The Emperor’s New Gene Profile

The role of genomic testing for predicting response to chemotherapy

I read — with great interest — the recent study by Von Hoff, et al. in the Nov. 20, 2010 issue of the Journal of Clinical Oncology, as well as the associated editorial in the same issue. The manuscript, titled Pilot Study Using Molecular Profiling of Patient Tumors to Find Potential Targets and Select Treatments for the Refractory Cancers, reported the results obtained in 106 patients who consented to study using immunohistochemistry and microarray analysis for the identification of treatment process.

Of the original 106 patients:

  • There were 86 who underwent profiling and were considered for therapy
  • Of those, 68 were treated
  • Of whom, 66 received the recommended treatment.

The objective of the trial was to improve progression-free survival over that associated with the most recent prior therapy; to determine the percentage of time a target was identified; and finally, to gauge objective response rates by RECIST criteria.

The patients in the study:

  • Were a mixture of solid tumors, including breast, colon, ovary and others.
  • Had failed prior therapy.
  • The median age was 60 years and the majority of patients were female
  • Only the breast cancer patient population was defined in terms of the number of prior therapies — five.

At first blush, this paper would suggest that the era of molecular profiling has arrived. We need only obtain a small biopsy of tissue to identify the “targets” most likely to respond to available or investigational agents. At a closer look, however, we find that the investigators on the trial invented a criterion of response, namely a 1.3 fold improvement in time to progression. What that means is that patients who received an ineffective therapy and showed disease progression, need only improve upon that short response by a mere 30 percent to be counted among the “responders.”

Thus, a patient who failed a therapy after 10 days could theoretically be counted among the successes if their subsequent response to directed therapy was a meager 13 days in duration.

Even using this soft-boiled endpoint, only 18 of the 66 patients (27 percent) met criteria for response. However, these 18 responders should really be calculated against the total 88 patients approved for study, providing an even lower 20 percent result. Indeed, the most rigorous investigators would demand that these 18 be measured against the total 106 patient cohort, which would provide a response rate of a mere 16.9 percent.

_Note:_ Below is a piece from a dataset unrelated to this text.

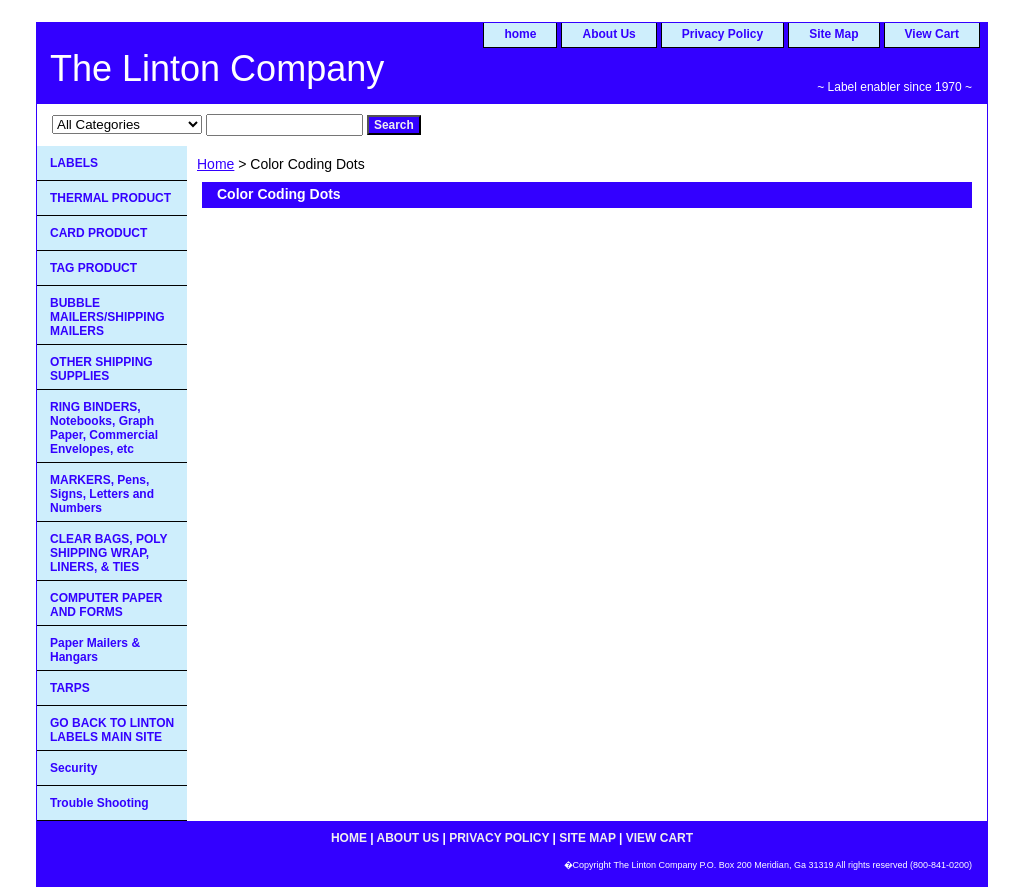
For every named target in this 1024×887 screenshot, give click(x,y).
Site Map (833, 34)
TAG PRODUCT (93, 268)
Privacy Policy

Since most investigators don’t have the luxury of inventing their own criteria for response, we might examine this manuscript in the context of more widely used criteria like RECIST. In this context, the objective response rate of six out of 66 was 10 percent, with an additional 14 patients (21 percent) revealing stable disease for four months. However, again using the intention-to-treat analysis (the criteria other investigators must live by) the objective response rate falls to more like 6.8 percent (6/88) or most rigorously 5.7 percent (6/106).

Furthermore, four of the six (66 percent) objective responders, by RECIST criteria, and nine of the 18 (50 percent) were found in breast and ovarian cancers (mostly breast) known to be among the most chemo-responsive of all epithelial neoplasms. By these standards, the capacity of molecular profiling to identify responders begins to seem a bit underwhelming.

The design of the trail also raises some questions:

  • First, the principle end point is IHC (immunohistochemistry), followed by microarray
  • Yet, the specific predictive validity of the micro-array analysis is not addressed

While the authors note that IHC is a well-established and widely used methodology, they largely skirt the second issue noting only that “For MA (microarray), excellent reviews and commentary have been written on the subject of gene arrays and their potential and actual use for predicting clinical response for chemotherapy.”

In essence, we are left with a report that provides a very low objective response rate and succeeds only by meeting its own invented criteria to support the predictive validity for what appears to be mostly an established use of IHC. Should we consider this the birth of molecular profiling? By comparison, our functional platform in similarly heavily pretreated patients has consistently provided significantly higher response rates than those reported in the current analysis. Is it not time for the molecular profiles to match our results?